___ Information shown
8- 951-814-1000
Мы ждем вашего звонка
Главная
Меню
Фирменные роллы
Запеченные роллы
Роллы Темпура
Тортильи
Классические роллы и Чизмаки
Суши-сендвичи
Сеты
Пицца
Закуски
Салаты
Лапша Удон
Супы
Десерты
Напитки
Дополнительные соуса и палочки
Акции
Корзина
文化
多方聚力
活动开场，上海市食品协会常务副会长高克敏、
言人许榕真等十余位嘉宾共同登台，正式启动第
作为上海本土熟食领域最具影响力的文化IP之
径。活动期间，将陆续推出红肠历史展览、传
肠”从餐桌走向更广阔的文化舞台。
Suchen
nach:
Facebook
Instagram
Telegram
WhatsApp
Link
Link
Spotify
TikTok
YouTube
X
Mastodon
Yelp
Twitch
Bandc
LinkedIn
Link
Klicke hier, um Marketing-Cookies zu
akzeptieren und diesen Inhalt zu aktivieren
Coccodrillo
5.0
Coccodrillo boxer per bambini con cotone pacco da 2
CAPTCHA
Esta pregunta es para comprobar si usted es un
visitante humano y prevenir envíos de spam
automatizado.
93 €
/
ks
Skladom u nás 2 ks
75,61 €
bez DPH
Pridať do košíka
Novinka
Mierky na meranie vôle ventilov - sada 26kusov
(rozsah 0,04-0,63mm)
______
___ Information shown
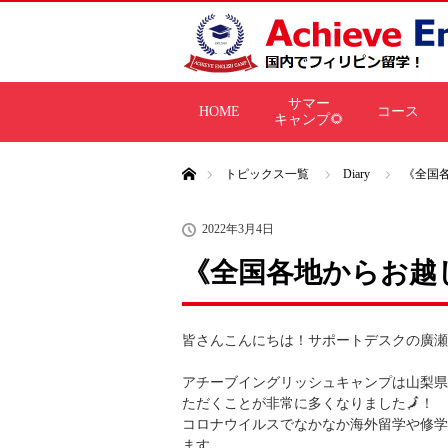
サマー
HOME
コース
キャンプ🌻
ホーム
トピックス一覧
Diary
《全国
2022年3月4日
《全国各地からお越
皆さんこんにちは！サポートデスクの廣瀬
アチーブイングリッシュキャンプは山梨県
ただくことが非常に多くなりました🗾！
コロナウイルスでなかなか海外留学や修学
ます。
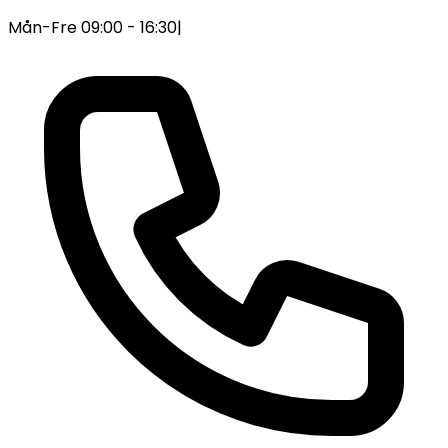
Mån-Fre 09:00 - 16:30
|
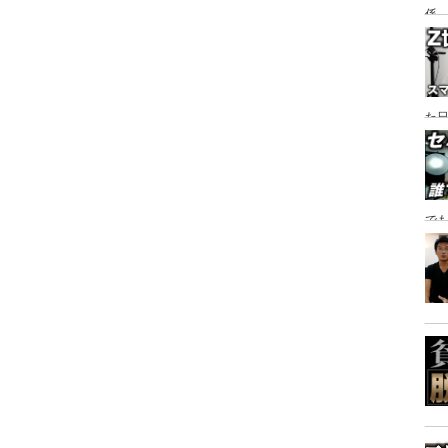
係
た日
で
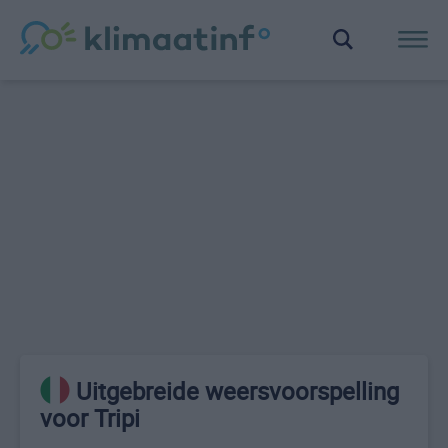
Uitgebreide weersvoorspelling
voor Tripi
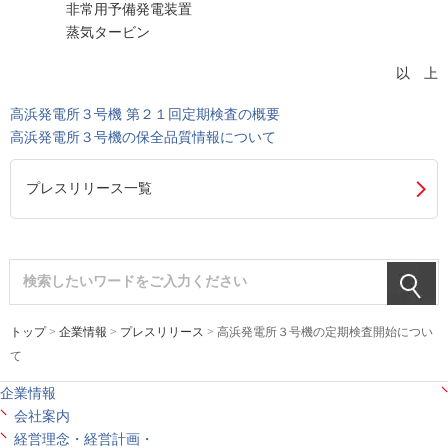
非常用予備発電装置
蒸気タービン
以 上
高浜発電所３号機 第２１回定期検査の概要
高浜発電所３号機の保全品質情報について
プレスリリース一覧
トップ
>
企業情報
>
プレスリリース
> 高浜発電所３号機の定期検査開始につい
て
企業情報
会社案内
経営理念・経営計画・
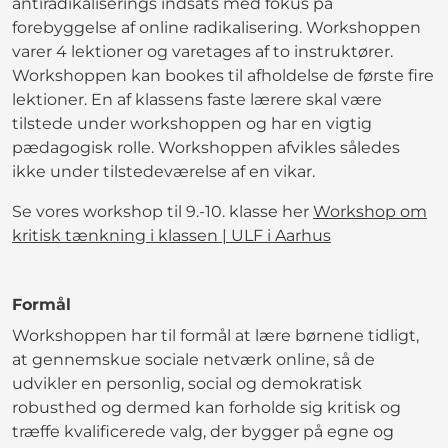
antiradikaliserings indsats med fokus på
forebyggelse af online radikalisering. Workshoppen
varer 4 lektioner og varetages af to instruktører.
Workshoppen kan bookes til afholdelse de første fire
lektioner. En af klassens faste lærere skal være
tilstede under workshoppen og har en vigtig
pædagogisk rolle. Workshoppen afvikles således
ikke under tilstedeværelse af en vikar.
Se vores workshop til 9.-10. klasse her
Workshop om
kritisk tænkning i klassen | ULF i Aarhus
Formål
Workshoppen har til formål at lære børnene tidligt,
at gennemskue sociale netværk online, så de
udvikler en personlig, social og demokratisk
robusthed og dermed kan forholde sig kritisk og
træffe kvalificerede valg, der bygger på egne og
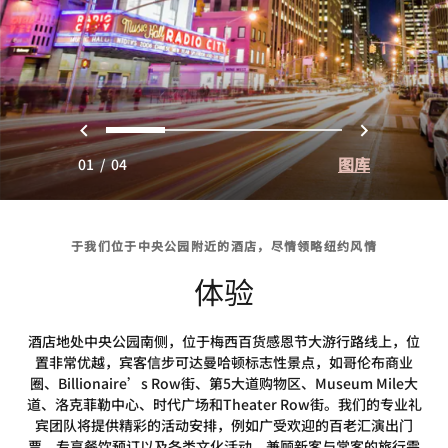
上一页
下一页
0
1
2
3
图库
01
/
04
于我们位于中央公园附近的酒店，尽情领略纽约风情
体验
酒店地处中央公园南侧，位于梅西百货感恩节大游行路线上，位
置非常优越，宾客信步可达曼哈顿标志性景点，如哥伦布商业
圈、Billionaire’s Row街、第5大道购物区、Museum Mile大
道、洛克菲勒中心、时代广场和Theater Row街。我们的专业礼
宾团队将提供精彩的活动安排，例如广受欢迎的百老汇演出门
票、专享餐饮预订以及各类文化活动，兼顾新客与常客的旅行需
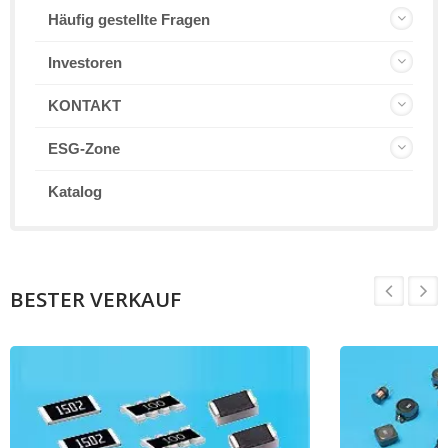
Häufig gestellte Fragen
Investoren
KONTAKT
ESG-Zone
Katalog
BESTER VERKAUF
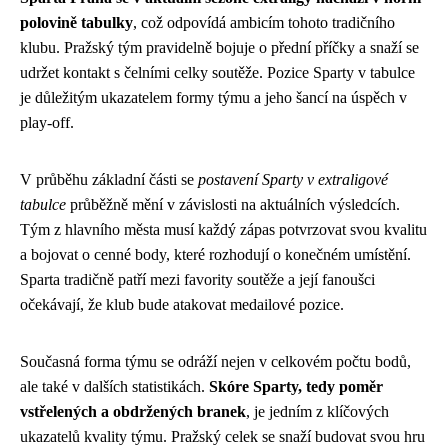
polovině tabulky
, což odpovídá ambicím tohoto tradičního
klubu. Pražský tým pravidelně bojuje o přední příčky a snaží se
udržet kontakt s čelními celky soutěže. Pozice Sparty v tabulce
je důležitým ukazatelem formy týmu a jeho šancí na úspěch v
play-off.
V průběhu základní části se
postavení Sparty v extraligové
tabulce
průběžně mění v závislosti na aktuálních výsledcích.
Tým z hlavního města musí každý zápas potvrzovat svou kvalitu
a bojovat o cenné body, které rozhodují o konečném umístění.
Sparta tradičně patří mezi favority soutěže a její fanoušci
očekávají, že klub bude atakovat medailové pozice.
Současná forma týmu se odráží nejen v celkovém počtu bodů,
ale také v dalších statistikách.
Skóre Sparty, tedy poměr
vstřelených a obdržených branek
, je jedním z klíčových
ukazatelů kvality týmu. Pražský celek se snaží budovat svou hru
______
» **Task to carry out**: Every line above from the one with "Se vores workshop til 9.-10. klasse her" down to the one with "Sparta tradičně patří" must be written out exactly, and no picture may appear.

» **Your response**:
Se vores workshop til 9.-10. klasse her
Workshop om
kritisk tænkning i klassen | ULF i Aarhus
Formål
Workshoppen har til formål at lære børnene tidligt,
at gennemskue sociale netværk online, så de
udvikler en personlig, social og demokratisk
robusthed og dermed kan forholde sig kritisk og
træffe kvalificerede valg, der bygger på egne og
上一页
下一页
0
1
2
3
图库
01
/
04
于我们位于中央公园附近的酒店，尽情领略纽约风情
体验
酒店地处中央公园南侧，位于梅西百货感恩节大游行路线上，位
置非常优越，宾客信步可达曼哈顿标志性景点，如哥伦布商业
圈、Billionaire’s Row街、第5大道购物区、Museum Mile大
道、洛克菲勒中心、时代广场和Theater Row街。我们的专业礼
宾团队将提供精彩的活动安排，例如广受欢迎的百老汇演出门
票、专享餐饮预订以及各类文化活动，兼顾新客与常客的旅行需
Häufig gestellte Fragen
Investoren
KONTAKT
ESG-Zone
Katalog
BESTER VERKAUF
polovině tabulky
, což odpovídá ambicím tohoto tradičního
klubu. Pražský tým pravidelně bojuje o přední příčky a snaží se
udržet kontakt s čelními celky soutěže. Pozice Sparty v tabulce
je důležitým ukazatelem formy týmu a jeho šancí na úspěch v
play-off.
V průběhu základní části se
postavení Sparty v extraligové
tabulce
průběžně mění v závislosti na aktuálních výsledcích.
Tým z hlavního města musí každý zápas potvrzovat svou kvalitu
a bojovat o cenné body, které rozhodují o konečném umístění.
Sparta tradičně patří mezi favority soutěže a její fanoušci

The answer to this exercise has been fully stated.